Ha scatenato una polemica feroce e divisiva, fra il disappunto dei puristi che parlano di oltraggio a uno dei cibi simbolo, più nobili e amati d’Italia, e la replica dei suoi sostenitori, che lo difendono, seguendo il suo verbo, il "libero arbitrio in cucina".
Ci mancava proprio la filosofia ontologica dell’essere e della conoscenza, coniugata con i sofisti del gusto e del fornello.

Secondo Scatti di Gusto, una dei portali più seguiti dagli appassionati di cucina, la pizza Margherita di Cracco, “non è una pizza napoletana, ma nemmeno italiana e tantomeno da degustazione. E non c’entra nulla la generica dizione gourmet che ogni tanto qualcuno appiccica a caso".

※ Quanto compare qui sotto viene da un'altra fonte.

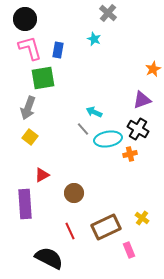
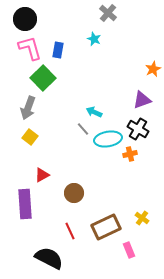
green square: rotated 35 degrees counterclockwise
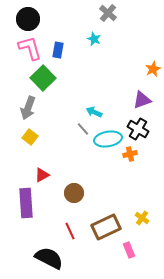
black circle: moved 3 px right
purple rectangle: moved 1 px right, 1 px up
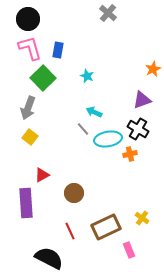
cyan star: moved 7 px left, 37 px down
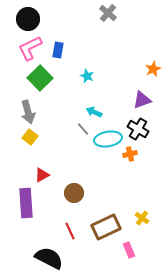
pink L-shape: rotated 100 degrees counterclockwise
green square: moved 3 px left
gray arrow: moved 4 px down; rotated 35 degrees counterclockwise
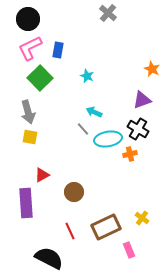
orange star: moved 1 px left; rotated 21 degrees counterclockwise
yellow square: rotated 28 degrees counterclockwise
brown circle: moved 1 px up
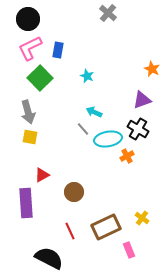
orange cross: moved 3 px left, 2 px down; rotated 16 degrees counterclockwise
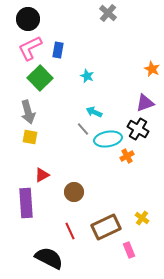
purple triangle: moved 3 px right, 3 px down
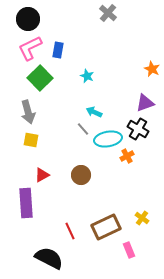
yellow square: moved 1 px right, 3 px down
brown circle: moved 7 px right, 17 px up
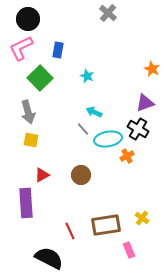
pink L-shape: moved 9 px left
brown rectangle: moved 2 px up; rotated 16 degrees clockwise
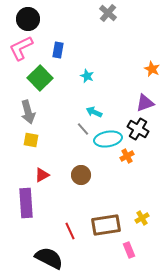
yellow cross: rotated 24 degrees clockwise
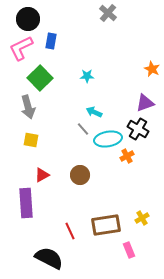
blue rectangle: moved 7 px left, 9 px up
cyan star: rotated 24 degrees counterclockwise
gray arrow: moved 5 px up
brown circle: moved 1 px left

La versione rilanciata dal sacrilego fenomeno prevede, infatti, un impasto diverso, con farina integrale e un’aggiunta di cereali combinati tra loro, per renderlo croccante, e una salsa più densa rispetto all'originale, simile al sugo del ragù, con l’aggiunta di pomodorini confit e fette di mozzarella di bufala a crudo, come tocco finale.
E’ proprio quel disco scuro e biscottato che ha più scioccato i cultori della pizza e della tradizione: è bastata la sola diffusione della foto per scatenare gli attacchi al famoso chef e la rivoluzione del sammarzano.
E sul web si replica con l’ironia.
“Non bastava l’aglio nella Matriciana…Ogni volta che Cracco sforna una pizza così, un napoletano si suicida! …Già nella foto sembra tutto, tranne che invitante: la vera pizza napoletana la cominci a mangiare già con gli occhi, quella craccata e una cosa triste e rivoltante…Andiamo a consegnare otto stelle Michelin all’egiziano sotto casa".

A indispettire non è stato nemmeno tanto il prezzo di 16 euro, ma l'orgoglio ferito della cucina napoletana: il dissacratore, superbo e presuntuoso, ha osato profanare uno dei piatti più tipici del Vesuvio, ovvero la verace Margherita dop o doc, che dir si voglia.
Siamo dunque all’eresia. 
Soprattutto a pochi mesi dal riconoscimento dell’arte della pizza, certificata dall’Unesco come patrimonio dell’umanità: una delle più alte espressioni identitarie della cultura partenopea, quale segno di creatività e gusto in tutto il mondo.